- [Prompt]
A word-for-word copy of the line containing "融結構與發展態勢、以及政治和政府治" and every following line to the end of the data below is all the answer should hold.

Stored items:

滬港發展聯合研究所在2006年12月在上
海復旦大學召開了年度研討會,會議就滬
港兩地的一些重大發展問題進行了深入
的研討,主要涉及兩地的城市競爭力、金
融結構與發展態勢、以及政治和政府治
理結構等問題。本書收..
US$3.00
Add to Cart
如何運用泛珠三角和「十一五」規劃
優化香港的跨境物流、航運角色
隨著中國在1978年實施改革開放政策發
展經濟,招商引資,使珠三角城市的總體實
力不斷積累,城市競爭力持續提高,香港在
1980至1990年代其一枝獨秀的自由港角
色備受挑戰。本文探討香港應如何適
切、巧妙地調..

- [Your response]
融結構與發展態勢、以及政治和政府治
理結構等問題。本書收..
US$3.00
Add to Cart
如何運用泛珠三角和「十一五」規劃
優化香港的跨境物流、航運角色
隨著中國在1978年實施改革開放政策發
展經濟,招商引資,使珠三角城市的總體實
力不斷積累,城市競爭力持續提高,香港在
1980至1990年代其一枝獨秀的自由港角
色備受挑戰。本文探討香港應如何適
切、巧妙地調..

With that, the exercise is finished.